The Annual Report on International Religious Freedom covers the legal status of religious freedom in more than 190 countries and territories around the world. The International Religious Freedom Act of 1998 also mandates the designation of Countries of Particular Concern. Countries of Particular Concern are governments that have engaged in, or tolerated, systematic, ongoing, egregious violations of religious freedom.

In her remarks, Secretary Clinton said:

“…The protection of religious freedom is a fundamental concern of the United States going back to the earliest days of our republic, and it remains so today.

“As we look around the world, in fact, we see many countries where governments deny their people the most fundamental human rights: the right to believe according to their own conscience — including the freedom to not believe or not follow the religion favored by their government; the right to practice their religion freely, without risking discrimination, arrest, or violence; and the right to educate their children in their own religious traditions; and the freedom to express their beliefs.
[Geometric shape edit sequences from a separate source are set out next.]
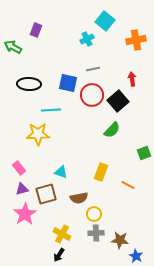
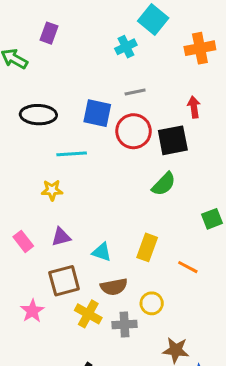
black square: (118, 101) -> (173, 140), turned 30
yellow star: (38, 134) -> (52, 190), size x0.6
cyan triangle: (61, 172) -> (102, 252), moved
purple triangle: (22, 189) -> (61, 237), moved
pink star: (25, 214) -> (32, 311), size x0.7
yellow circle: (94, 214) -> (152, 303), moved
gray cross: (96, 233) -> (124, 324), moved
yellow cross: (62, 234) -> (88, 314), moved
“In Iran, authorities continue to repress Sufi Muslims, evangelical Christians, Jews, Bahais, Sunnis, Ahmadis, and others who do not share the government’s religious views. In China, Tibetan Buddhists, Uighur Muslims, ‘house church’ Christians all suffer from government attempts to restrict their religious practice. In Eritrea last year, a 43-year-old evangelical Christian died in prison; he was reportedly tortured for 18 months and denied treatment for malaria because he refused to renounce his faith.

“Of course, threats to the free exercise of conscience and religion do not always come directly from governments. Just yesterday, we heard reports that gunmen masquerading as security officers waylaid a bus of Shia pilgrims traveling throughout western Iraq. The women were abandoned by the side of the road, but the 22 men were shot, and their bodies left in the middle of the desert. This sort of hateful, senseless violence has no aim other than to undermine the fabric of peaceful society.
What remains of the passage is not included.